# Directions for this task
When you restate the entries that follow, keep every word exactly and drop the pictures.

# Data to use

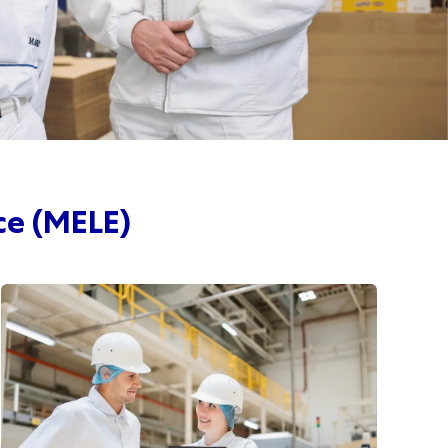
ce (MELE)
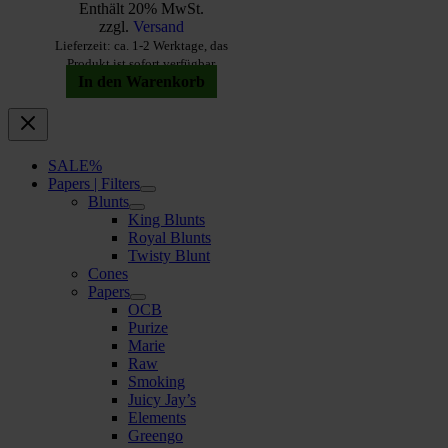
Enthält 20% MwSt.
zzgl.
Versand
Lieferzeit: ca. 1-2 Werktage, das
Produkt ist sofort verfügbar
In den Warenkorb
SALE%
Papers | Filters
Blunts
King Blunts
Royal Blunts
Twisty Blunt
Cones
Papers
OCB
Purize
Marie
Raw
Smoking
Juicy Jay’s
Elements
Greengo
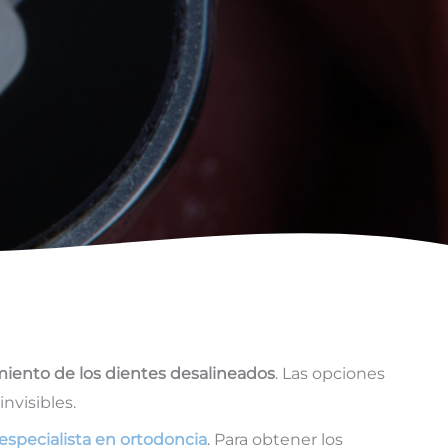
amiento de los dientes desalineados
. Las opciones
nvisibles.
especialista en ortodoncia
. Para obtener los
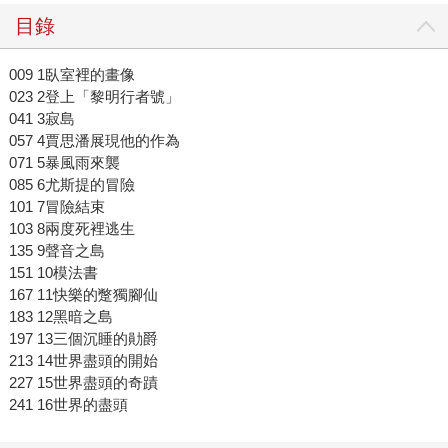
目錄
009 1臥室裡的畫像
023 2登上「黎明行者號」
041 3寂島
057 4賈思潘展現他的作為
071 5暴風雨來襲
085 6尤斯提的冒險
101 7冒險結束
103 8兩度死裡逃生
135 9聲音之島
151 10模法書
167 11快樂的蹩獨腳仙
183 12黑暗之島
197 13三個沉睡的勛爵
213 14世界盡頭的開始
227 15世界盡頭的奇蹟
241 16世界的盡頭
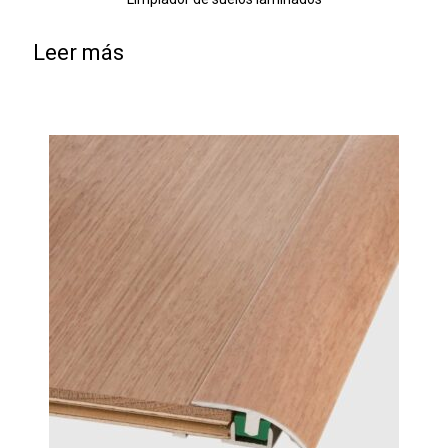
Leer más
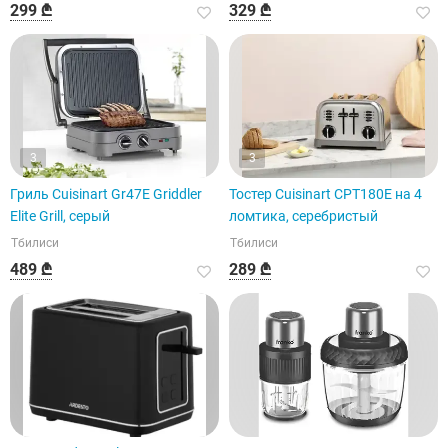
299 ₾
329 ₾
3
3
Гриль Cuisinart Gr47E Griddler
Тостер Cuisinart CPT180E на 4
Elite Grill, серый
ломтика, серебристый
Тбилиси
Тбилиси
489 ₾
289 ₾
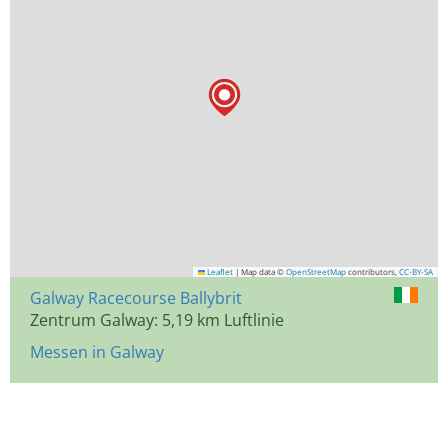
Leaflet
|
Map data ©
OpenStreetMap
contributors,
CC-BY-SA
Galway Racecourse Ballybrit
Zentrum Galway: 5,19 km Luftlinie
Messen in Galway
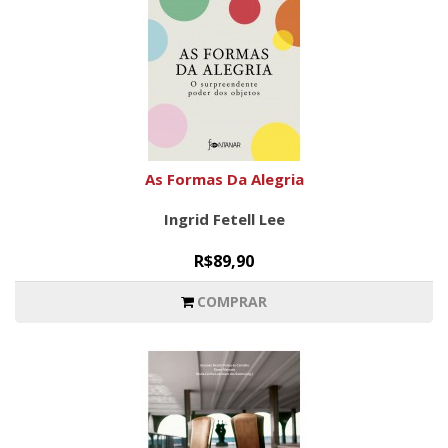
As Formas Da Alegria
Ingrid Fetell Lee
R$89,90
COMPRAR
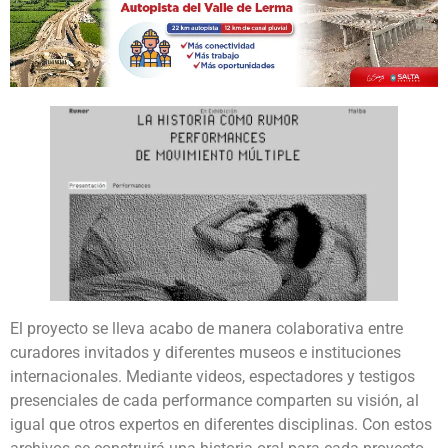
El proyecto se lleva acabo de manera colaborativa entre
curadores invitados y diferentes museos e instituciones
internacionales. Mediante videos, espectadores y testigos
presenciales de cada performance comparten su visión, al
igual que otros expertos en diferentes disciplinas. Con estos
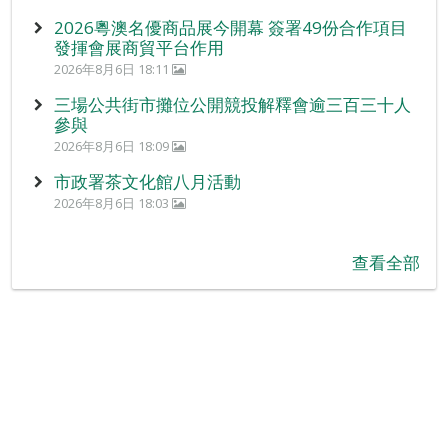
2026粵澳名優商品展今開幕 簽署49份合作項目
發揮會展商貿平台作用
2026年8月6日 18:11
三場公共街市攤位公開競投解釋會逾三百三十人
參與
2026年8月6日 18:09
市政署茶文化館八月活動
2026年8月6日 18:03
查看全部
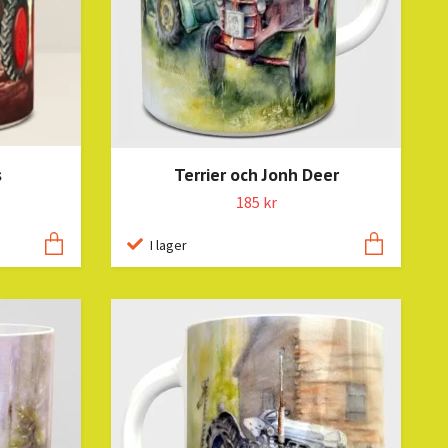
s
Terrier och Jonh Deer
185 kr
I lager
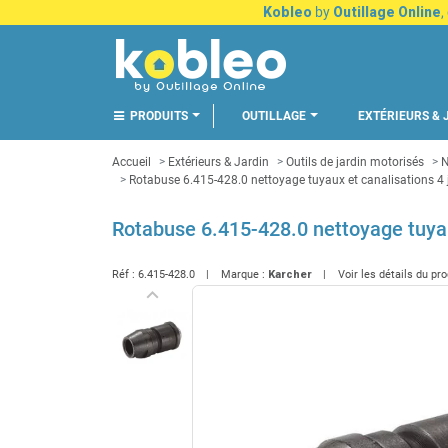
Kobleo
by
Outillage Online
,
PRODUITS
OUTILLAGE
EXTÉRIEURS & 
Accueil
Extérieurs & Jardin
Outils de jardin motorisés
N
Rotabuse 6.415-428.0 nettoyage tuyaux et canalisations 4 
Rotabuse 6.415-428.0 nettoyage tuyau
Réf :
6.415-428.0
Marque :
Karcher
Voir les détails du pr
keyboard_arrow_left
Précédent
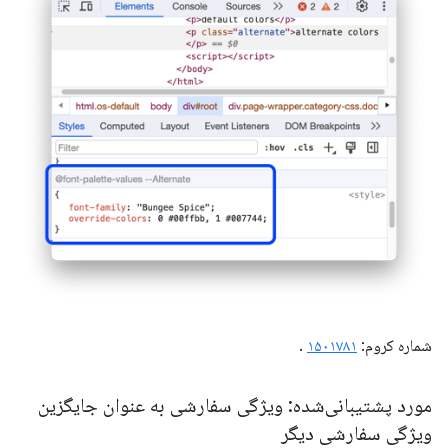
شماره کروم:
۱۵۰۱۷۸۱
.
مورد پشتیبانی‌شده: ویژگی سفارشی به عنوان جایگزین
ویژگی سفارشی دیگر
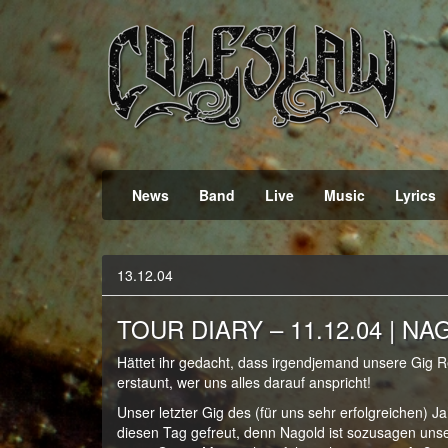
Official Webpage
Coleslaw
News
Band
Live
Music
Lyrics
13.12.04
TOUR DIARY – 11.12.04 | NAG
Hättet ihr gedacht, dass irgendjemand unsere Gig R
erstaunt, wer uns alles darauf anspricht!
Unser letzter Gig des (für uns sehr erfolgreichen) Ja
diesen Tag gefreut, denn Nagold ist sozusagen unse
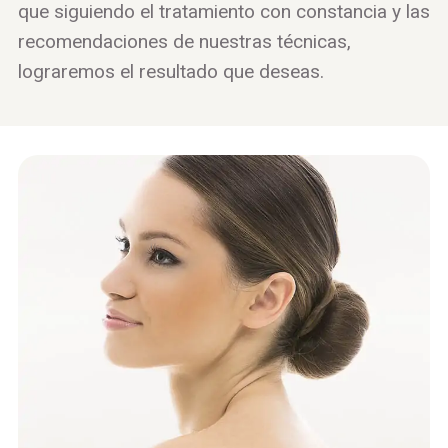
que siguiendo el tratamiento con constancia y las
recomendaciones de nuestras técnicas,
lograremos el resultado que deseas.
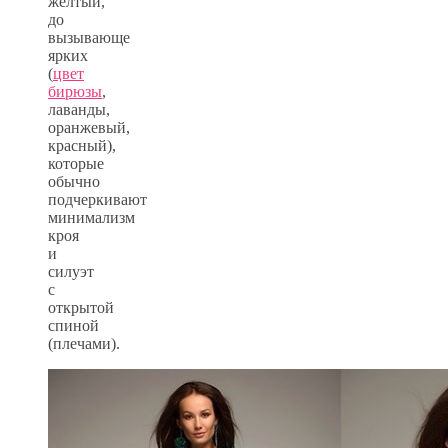
желтый,
до
вызывающе
ярких
(
цвет
бирюзы
,
лаванды,
оранжевый,
красный),
которые
обычно
подчеркивают
минимализм
кроя
и
силуэт
с
открытой
спиной
(плечами).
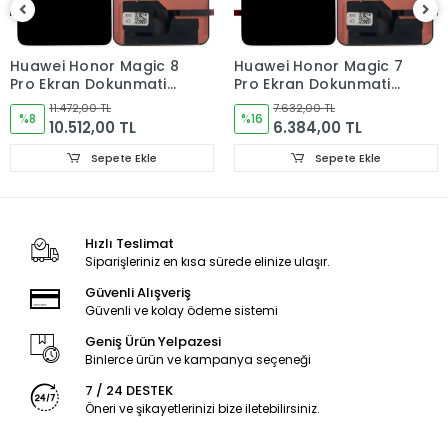
iadelerinde Kargo Bedelleri Müşteriye yansıtılır.
Ürün Değişimler "Garanti ve iade" Kısmını takip ediniz.
Huawei Honor Magic 8
Huawei Honor Magic 7
Pro Ekran Dokunmatik
Pro Ekran Dokunmatik
Ürün Durumu
SIFIR ÜRÜN
Cam ORJINAL
Cam ORJINAL
11.472,00 TL
7.632,00 TL
%8
%16
10.512,00 TL
6.384,00 TL
Ekran Türü
ÇITASIZ
Sepete Ekle
Sepete Ekle
Hızlı Teslimat
Siparişleriniz en kısa sürede elinize ulaşır.
Güvenli Alışveriş
Güvenli ve kolay ödeme sistemi
Geniş Ürün Yelpazesi
Binlerce ürün ve kampanya seçeneği
7 / 24 DESTEK
Öneri ve şikayetlerinizi bize iletebilirsiniz.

# Result of the exercise
ce (MELE)
Enthält 20% MwSt.
zzgl.
Versand
Lieferzeit: ca. 1-2 Werktage, das
Produkt ist sofort verfügbar
In den Warenkorb
SALE%
Papers | Filters
Blunts
King Blunts
Royal Blunts
Twisty Blunt
Cones
Papers
OCB
Purize
Marie
Raw
Smoking
Juicy Jay’s
Elements
Greengo
amiento de los dientes desalineados
. Las opciones
nvisibles.
especialista en ortodoncia
. Para obtener los
目錄
009 1臥室裡的畫像
023 2登上「黎明行者號」
041 3寂島
057 4賈思潘展現他的作為
071 5暴風雨來襲
085 6尤斯提的冒險
101 7冒險結束
103 8兩度死裡逃生
135 9聲音之島
151 10模法書
167 11快樂的蹩獨腳仙
183 12黑暗之島
197 13三個沉睡的勛爵
213 14世界盡頭的開始
227 15世界盡頭的奇蹟
241 16世界的盡頭
Leer más
299 ₾
329 ₾
3
3
Гриль Cuisinart Gr47E Griddler
Тостер Cuisinart CPT180E на 4
Elite Grill, серый
ломтика, серебристый
Тбилиси
Тбилиси
489 ₾
289 ₾
Leaflet
|
Map data ©
OpenStreetMap
contributors,
CC-BY-SA
Galway Racecourse Ballybrit
Zentrum Galway: 5,19 km Luftlinie
Messen in Galway
As Formas Da Alegria
Ingrid Fetell Lee
R$89,90
COMPRAR
El proyecto se lleva acabo de manera colaborativa entre
curadores invitados y diferentes museos e instituciones
internacionales. Mediante videos, espectadores y testigos
presenciales de cada performance comparten su visión, al
igual que otros expertos en diferentes disciplinas. Con estos
2026粵澳名優商品展今開幕 簽署49份合作項目
發揮會展商貿平台作用
2026年8月6日 18:11
三場公共街市攤位公開競投解釋會逾三百三十人
參與
2026年8月6日 18:09
市政署茶文化館八月活動
2026年8月6日 18:03
查看全部
s
Terrier och Jonh Deer
185 kr
I lager
Kobleo
by
Outillage Online
,
PRODUITS
OUTILLAGE
EXTÉRIEURS & 
Accueil
Extérieurs & Jardin
Outils de jardin motorisés
N
Rotabuse 6.415-428.0 nettoyage tuyaux et canalisations 4 
Rotabuse 6.415-428.0 nettoyage tuyau
Réf :
6.415-428.0
Marque :
Karcher
Voir les détails du pr
keyboard_arrow_left
Précédent
شماره کروم:
۱۵۰۱۷۸۱
.
مورد پشتیبانی‌شده: ویژگی سفارشی به عنوان جایگزین
ویژگی سفارشی دیگر
Official Webpage
Coleslaw
News
Band
Live
Music
Lyrics
13.12.04
TOUR DIARY – 11.12.04 | NAG
Hättet ihr gedacht, dass irgendjemand unsere Gig R
erstaunt, wer uns alles darauf anspricht!
Unser letzter Gig des (für uns sehr erfolgreichen) Ja
diesen Tag gefreut, denn Nagold ist sozusagen unse
que siguiendo el tratamiento con constancia y las
recomendaciones de nuestras técnicas,
lograremos el resultado que deseas.
желтый,
до
вызывающе
ярких
(
цвет
бирюзы
,
лаванды,
оранжевый,
красный),
которые
обычно
подчеркивают
минимализм
кроя
и
силуэт
с
открытой
спиной
(плечами).
iadelerinde Kargo Bedelleri Müşteriye yansıtılır.
Ürün Değişimler "Garanti ve iade" Kısmını takip ediniz.
Huawei Honor Magic 8
Huawei Honor Magic 7
Pro Ekran Dokunmatik
Pro Ekran Dokunmatik
Ürün Durumu
SIFIR ÜRÜN
Cam ORJINAL
Cam ORJINAL
11.472,00 TL
7.632,00 TL
%8
%16
10.512,00 TL
6.384,00 TL
Ekran Türü
ÇITASIZ
Sepete Ekle
Sepete Ekle
Hızlı Teslimat
Siparişleriniz en kısa sürede elinize ulaşır.
Güvenli Alışveriş
Güvenli ve kolay ödeme sistemi
Geniş Ürün Yelpazesi
Binlerce ürün ve kampanya seçeneği
7 / 24 DESTEK
Öneri ve şikayetlerinizi bize iletebilirsiniz.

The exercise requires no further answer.